## Available data:

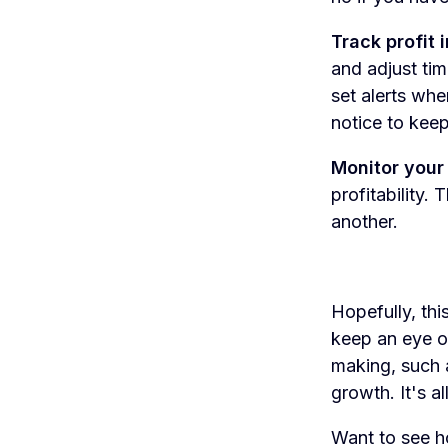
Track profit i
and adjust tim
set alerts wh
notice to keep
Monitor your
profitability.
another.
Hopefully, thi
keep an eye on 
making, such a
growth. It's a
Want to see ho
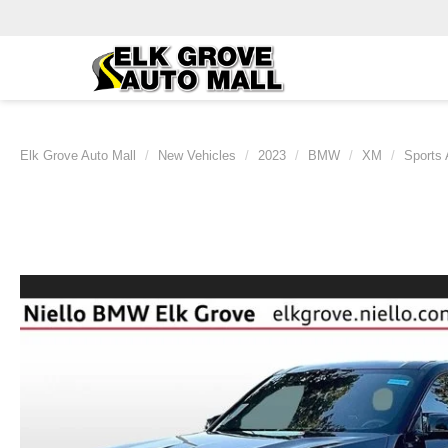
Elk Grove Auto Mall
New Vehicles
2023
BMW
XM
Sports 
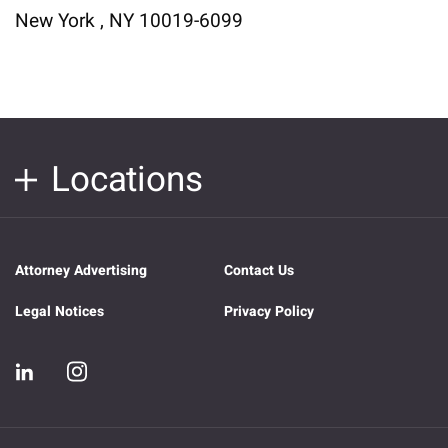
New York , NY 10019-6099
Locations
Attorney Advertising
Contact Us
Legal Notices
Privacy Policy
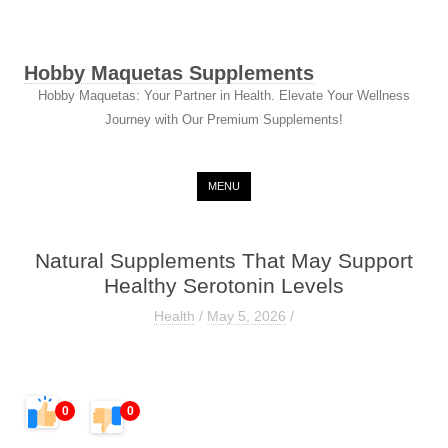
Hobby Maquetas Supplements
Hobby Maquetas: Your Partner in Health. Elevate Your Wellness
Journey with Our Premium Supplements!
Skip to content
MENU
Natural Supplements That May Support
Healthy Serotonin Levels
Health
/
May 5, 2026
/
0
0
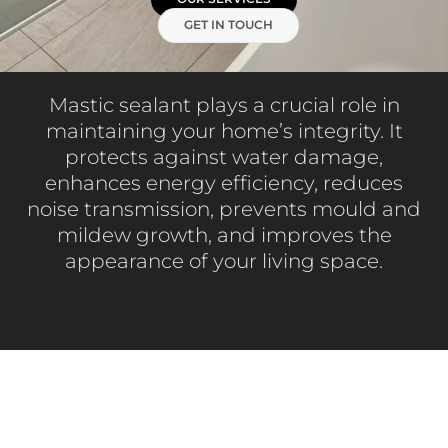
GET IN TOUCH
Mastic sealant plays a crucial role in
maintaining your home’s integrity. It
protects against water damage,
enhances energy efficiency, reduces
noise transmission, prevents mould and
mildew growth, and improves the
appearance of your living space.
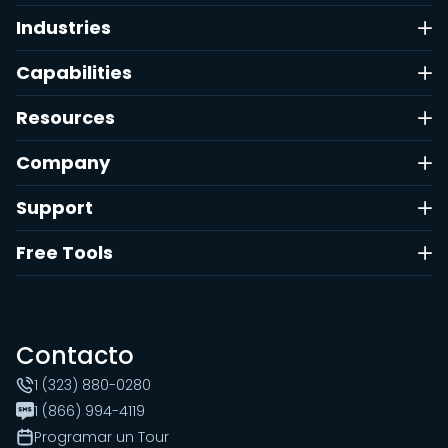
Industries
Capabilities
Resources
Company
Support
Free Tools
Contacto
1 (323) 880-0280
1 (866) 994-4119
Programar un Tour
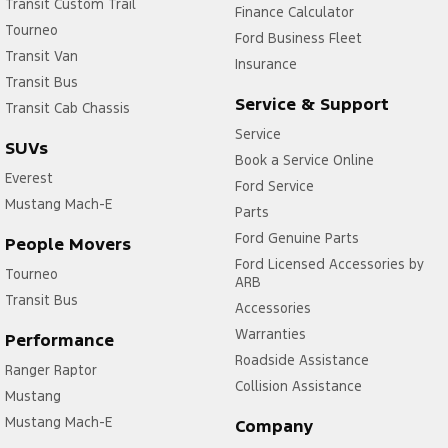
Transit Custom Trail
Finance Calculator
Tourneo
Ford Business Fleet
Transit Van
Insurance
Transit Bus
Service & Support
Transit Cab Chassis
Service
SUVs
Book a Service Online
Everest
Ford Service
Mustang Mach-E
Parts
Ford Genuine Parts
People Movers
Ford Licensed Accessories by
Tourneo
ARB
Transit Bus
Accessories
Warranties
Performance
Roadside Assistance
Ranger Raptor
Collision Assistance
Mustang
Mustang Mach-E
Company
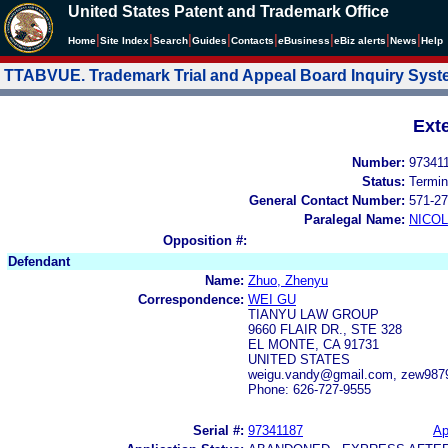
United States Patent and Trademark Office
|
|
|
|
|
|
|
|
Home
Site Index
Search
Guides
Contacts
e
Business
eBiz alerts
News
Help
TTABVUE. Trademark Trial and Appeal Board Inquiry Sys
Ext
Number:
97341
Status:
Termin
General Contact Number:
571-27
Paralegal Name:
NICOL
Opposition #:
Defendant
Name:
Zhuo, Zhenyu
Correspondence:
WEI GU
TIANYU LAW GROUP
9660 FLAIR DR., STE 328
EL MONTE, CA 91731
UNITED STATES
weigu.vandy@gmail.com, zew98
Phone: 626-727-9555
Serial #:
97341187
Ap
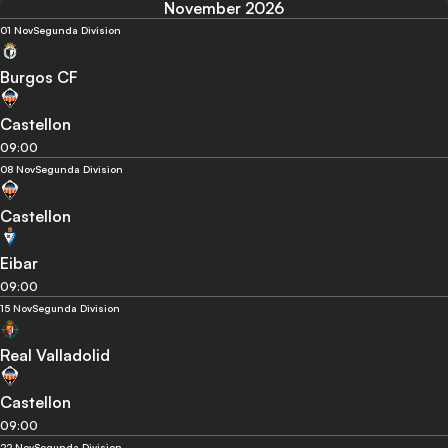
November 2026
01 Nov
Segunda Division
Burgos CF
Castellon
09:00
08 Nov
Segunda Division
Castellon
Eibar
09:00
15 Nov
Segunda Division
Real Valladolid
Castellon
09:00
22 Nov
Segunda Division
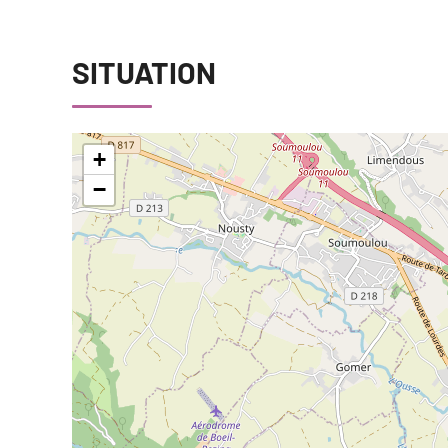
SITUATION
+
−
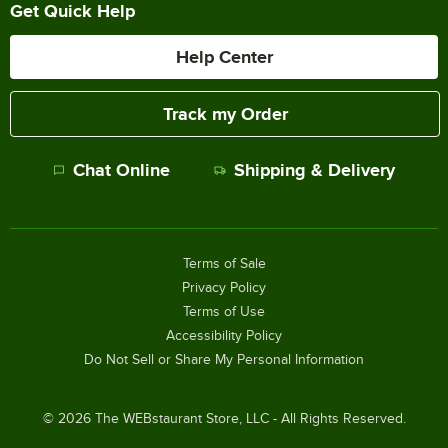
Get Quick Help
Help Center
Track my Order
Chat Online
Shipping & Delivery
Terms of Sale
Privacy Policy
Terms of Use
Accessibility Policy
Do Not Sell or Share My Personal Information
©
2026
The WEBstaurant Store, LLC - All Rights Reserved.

--

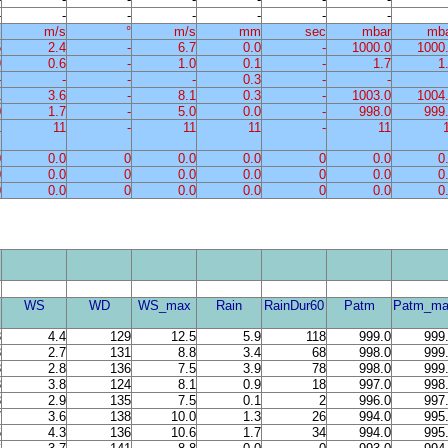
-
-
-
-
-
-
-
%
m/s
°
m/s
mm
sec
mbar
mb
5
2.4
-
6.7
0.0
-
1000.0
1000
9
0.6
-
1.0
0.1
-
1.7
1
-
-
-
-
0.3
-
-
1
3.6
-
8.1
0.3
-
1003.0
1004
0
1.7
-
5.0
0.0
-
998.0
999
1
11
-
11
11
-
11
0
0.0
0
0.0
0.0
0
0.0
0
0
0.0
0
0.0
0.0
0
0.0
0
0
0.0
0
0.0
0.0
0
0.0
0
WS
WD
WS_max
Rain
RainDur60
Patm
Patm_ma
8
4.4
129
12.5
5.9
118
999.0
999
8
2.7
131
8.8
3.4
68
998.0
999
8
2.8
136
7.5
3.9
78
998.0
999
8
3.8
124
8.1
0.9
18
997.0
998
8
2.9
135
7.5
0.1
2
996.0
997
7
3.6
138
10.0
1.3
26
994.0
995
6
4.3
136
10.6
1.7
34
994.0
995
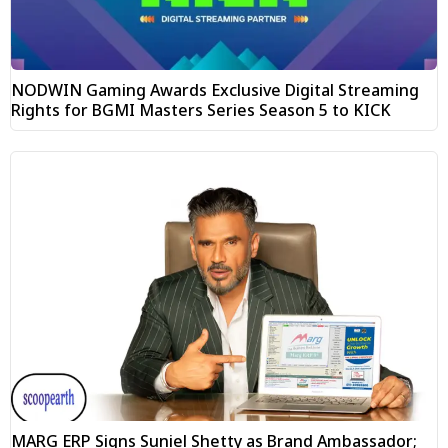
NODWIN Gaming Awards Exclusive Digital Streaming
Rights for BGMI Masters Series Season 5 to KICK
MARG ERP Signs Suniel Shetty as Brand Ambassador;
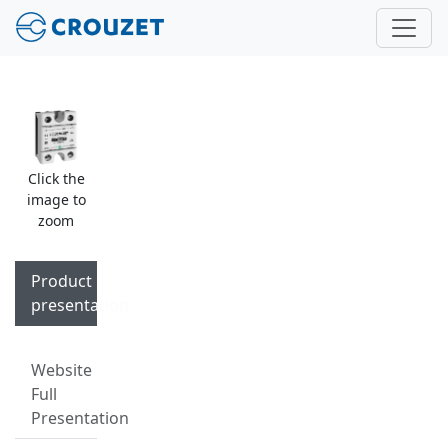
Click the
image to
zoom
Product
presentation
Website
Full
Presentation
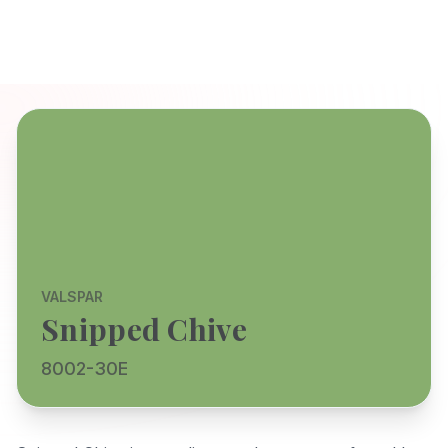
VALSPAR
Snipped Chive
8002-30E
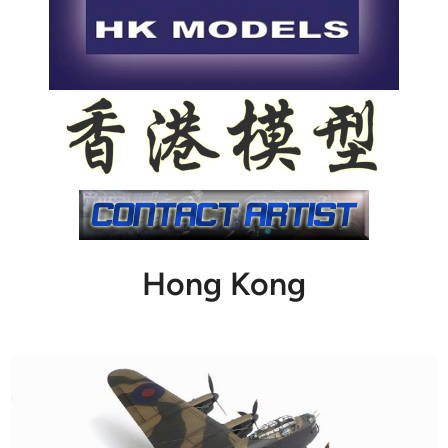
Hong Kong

* * *

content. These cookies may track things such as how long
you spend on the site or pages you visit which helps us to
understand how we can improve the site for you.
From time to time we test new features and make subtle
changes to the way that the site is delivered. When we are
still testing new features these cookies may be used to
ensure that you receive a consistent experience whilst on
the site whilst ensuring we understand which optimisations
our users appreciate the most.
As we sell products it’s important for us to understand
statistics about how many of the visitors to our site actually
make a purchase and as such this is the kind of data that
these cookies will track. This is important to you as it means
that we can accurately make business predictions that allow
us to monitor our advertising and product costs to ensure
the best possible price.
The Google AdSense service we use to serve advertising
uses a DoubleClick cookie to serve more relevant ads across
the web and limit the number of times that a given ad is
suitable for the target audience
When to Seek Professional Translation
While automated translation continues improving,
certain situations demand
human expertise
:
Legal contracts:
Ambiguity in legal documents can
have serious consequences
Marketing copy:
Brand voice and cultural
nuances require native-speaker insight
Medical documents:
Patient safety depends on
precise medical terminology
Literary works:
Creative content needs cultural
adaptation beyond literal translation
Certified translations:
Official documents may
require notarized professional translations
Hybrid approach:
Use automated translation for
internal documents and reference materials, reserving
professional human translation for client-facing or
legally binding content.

## Task description:
Return exactly the lines that appear in the data above between the line containing "Transit Cab Chassis" and the line containing "The WEBstaurant Store, LLC", both of which are included, and leave the pictures out.

## Answer box:
Transit Cab Chassis
Service
SUVs
Book a Service Online
Everest
Ford Service
Mustang Mach-E
Parts
Ford Genuine Parts
People Movers
Ford Licensed Accessories by
Tourneo
ARB
Transit Bus
Accessories
Warranties
Performance
Roadside Assistance
Ranger Raptor
Collision Assistance
Mustang
Mustang Mach-E
Company
United States Patent and Trademark Office
|
|
|
|
|
|
|
|
Home
Site Index
Search
Guides
Contacts
e
Business
eBiz alerts
News
Help
TTABVUE. Trademark Trial and Appeal Board Inquiry Sys
Ext
Number:
97341
Status:
Termin
General Contact Number:
571-27
Paralegal Name:
NICOL
Opposition #:
Defendant
Name:
Zhuo, Zhenyu
Correspondence:
WEI GU
TIANYU LAW GROUP
9660 FLAIR DR., STE 328
EL MONTE, CA 91731
UNITED STATES
weigu.vandy@gmail.com, zew98
Phone: 626-727-9555
Serial #:
97341187
Ap
November 2026
01 Nov
Segunda Division
Burgos CF
Castellon
09:00
08 Nov
Segunda Division
Castellon
Eibar
09:00
15 Nov
Segunda Division
Real Valladolid
Castellon
09:00
22 Nov
Segunda Division
SITUATION
+
−
Get Quick Help
Help Center
Track my Order
Chat Online
Shipping & Delivery
Terms of Sale
Privacy Policy
Terms of Use
Accessibility Policy
Do Not Sell or Share My Personal Information
©
2026
The WEBstaurant Store, LLC - All Rights Reserved.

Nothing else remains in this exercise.